Le modus operandi d’une séance hebdomadaire en personne et de deux virtuelles, qui était en vigueur, est venu à échéance. Les libéraux ont donc présenté, lundi, une motion proposant un «Parlement hybride» où la Chambre siégerait du lundi au jeudi sous la forme du comité spécial sur la COVID-19. Ainsi, un groupe restreint d'élus serait présent en personne et d'autres députés assisteraient aux séances par vidéoconférence, et ce, jusqu’au 17 juin.

Le gouvernement propose aussi que des sujets autres que ceux touchant la crise sanitaire puissent être abordés. Au-delà du 17 juin, les élus siégeraient à quatre reprises au courant de l’été, avant que les travaux ne reprennent officiellement le 21 septembre.

Les débats en Chambre sur la motion libérale ont débuté lundi, mais le vote ne devrait avoir lieu que dans quelques jours.

Conservateurs et bloquistes ayant déjà signalé qu’ils n’ont pas l’intention de donner leur appui, les libéraux jettent leur dévolu sur un appui du NPD.

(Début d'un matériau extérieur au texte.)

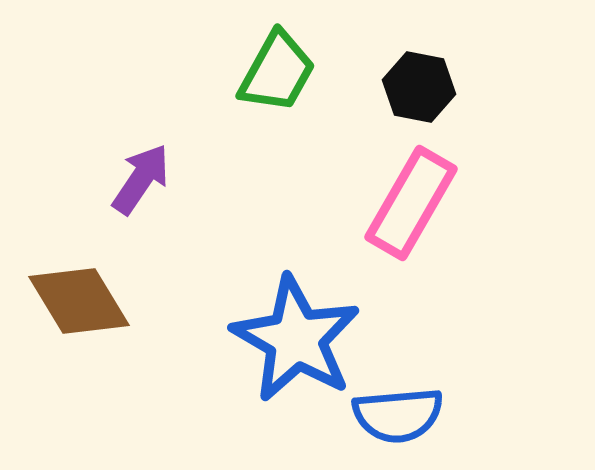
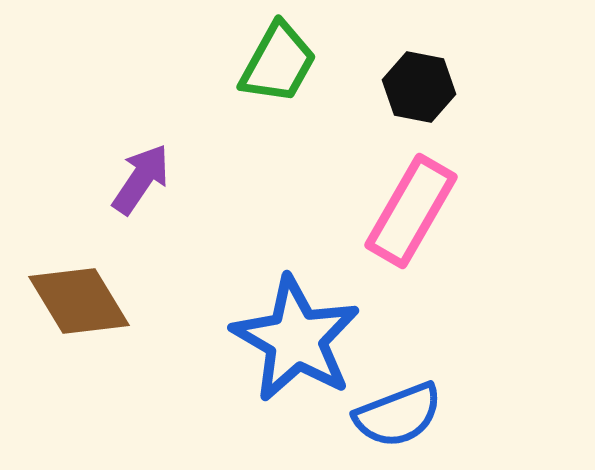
green trapezoid: moved 1 px right, 9 px up
pink rectangle: moved 8 px down
blue semicircle: rotated 16 degrees counterclockwise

Les néo-démocrates posent toutefois deux conditions. Ils demandent au gouvernement de donner suite à son engagement de venir en aide aux personnes ayant un handicap qui sont touchées par la crise de la COVID-19. Ils réclament aussi qu’Ottawa fasse en sorte que tout Canadien puisse avoir droit à 10 jours de congé de maladie payés par année.

Le premier ministre a assuré que son équipe s’affairait à livrer sur ces deux dossiers. Beaucoup d’inconnus demeurent toutefois pour l’heure quant à la façon dont s’articulerait le programme de congés de maladie. Reste à voir qui paierait la note et comment le fédéral s’assurerait d’épauler les provinces sans s’immiscer dans leurs champs de compétence.

«On reconnait qu’on est dans une situation de crise où les entreprises n’ont pas énormément de flexibilité financière. Donc, on s’attend à ce que, pendant cette crise, ce soit le gouvernement ou les gouvernements qui assument une grande partie [des coûts]», s’est avancé M. Trudeau.

De son côté, le premier ministre québécois François Legault a souligné que les discussions avec Ottawa n’en sont qu’à leurs débuts.